-- DATASET RECORDS follows --

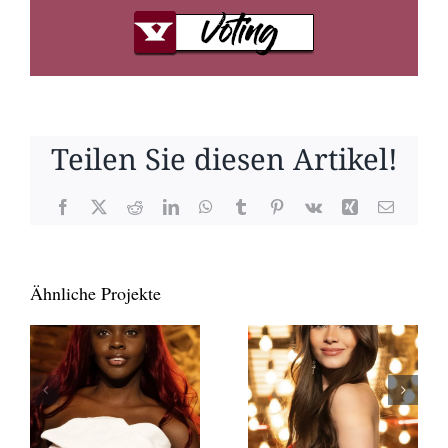
Teilen Sie diesen Artikel!
Facebook
X
Reddit
LinkedIn
WhatsApp
Tumblr
Pinterest
Vk
Xing
E-
Mail
Ähnliche Projekte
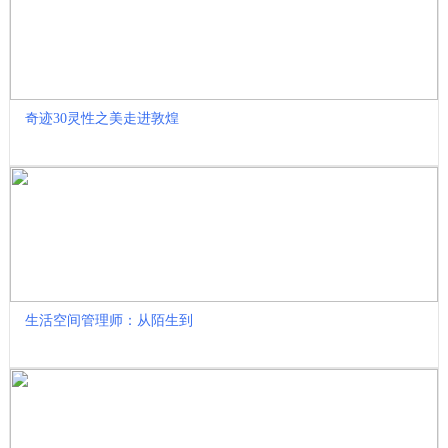
奇迹30灵性之美走进敦煌
生活空间管理师：从陌生到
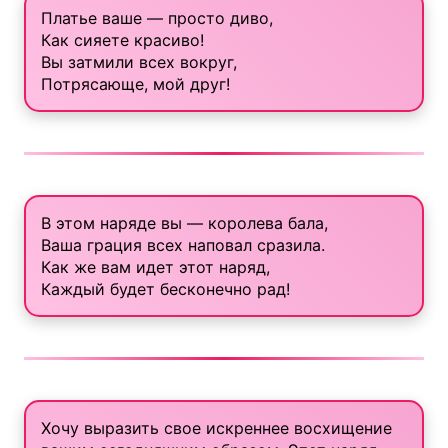
Платье ваше — просто диво,
Как сияете красиво!
Вы затмили всех вокруг,
Потрясающе, мой друг!
В этом наряде вы — королева бала,
Ваша грация всех наповал сразила.
Как же вам идет этот наряд,
Каждый будет бесконечно рад!
Хочу выразить свое искреннее восхищение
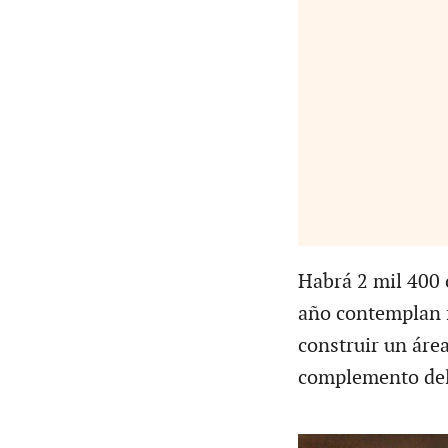
Habrá 2 mil 400 
año contemplan f
construir un áre
complemento del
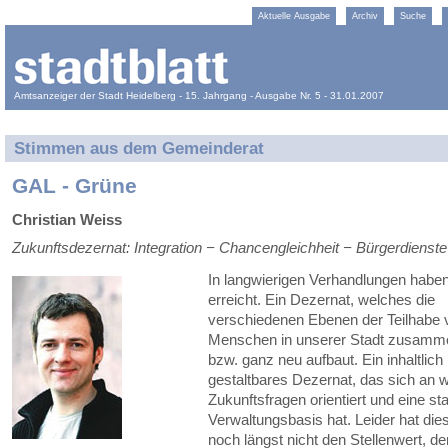
Aktuelle Ausgabe
Archiv
Suche
Amtsanzeiger der Stadt Heidelberg - 15. Jahrgang - Ausgabe Nr. 5 - 31.01.2007
Stimmen aus dem Gemeinderat
GAL - Grüne
Christian Weiss
Zukunftsdezernat: Integration − Chancengleichheit − Bürgerdienste
In langwierigen Verhandlungen haben 
erreicht. Ein Dezernat, welches die
verschiedenen Ebenen der Teilhabe 
Menschen in unserer Stadt zusamm
bzw. ganz neu aufbaut. Ein inhaltlich
gestaltbares Dezernat, das sich an w
Zukunftsfragen orientiert und eine st
Verwaltungsbasis hat. Leider hat die
noch längst nicht den Stellenwert, de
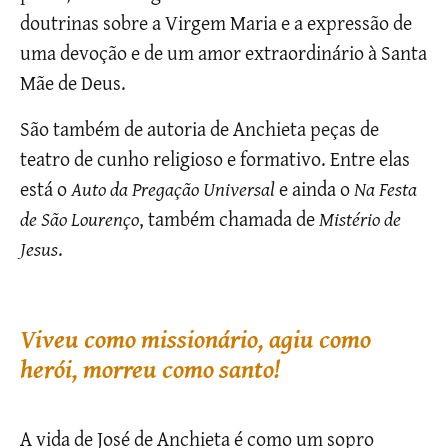
doutrinas sobre a Virgem Maria e a expressão de
uma devoção e de um amor extraordinário à Santa
Mãe de Deus.
São também de autoria de Anchieta peças de
teatro de cunho religioso e formativo. Entre elas
está o
Auto da Pregação Universal
e ainda o
Na Festa
de São Lourenço
, também chamada de
Mistério de
Jesus
.
Viveu como missionário, agiu como
herói, morreu como santo!
A vida de José de Anchieta é como um sopro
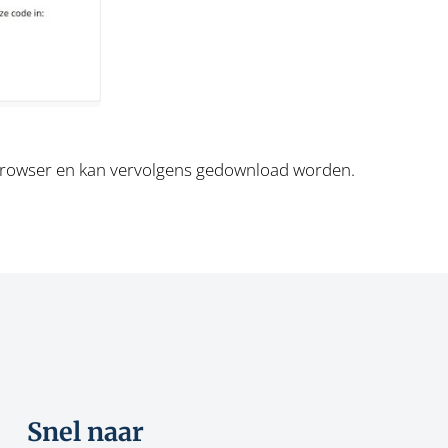
browser en kan vervolgens gedownload worden.
Snel naar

-- DATASET RECORDS concluded --

* TASK REQUIREMENTS *
Of the entries above, transcribe exactly those lines that fall between the line containing "Aktuelle Ausgabe" and the line containing "Menschen in unserer Stadt zusamm", together with those two lines.

* EXERCISE RESPONSE *
Aktuelle Ausgabe
Archiv
Suche
Amtsanzeiger der Stadt Heidelberg - 15. Jahrgang - Ausgabe Nr. 5 - 31.01.2007
Stimmen aus dem Gemeinderat
GAL - Grüne
Christian Weiss
Zukunftsdezernat: Integration − Chancengleichheit − Bürgerdienste
In langwierigen Verhandlungen haben 
erreicht. Ein Dezernat, welches die
verschiedenen Ebenen der Teilhabe 
Menschen in unserer Stadt zusamm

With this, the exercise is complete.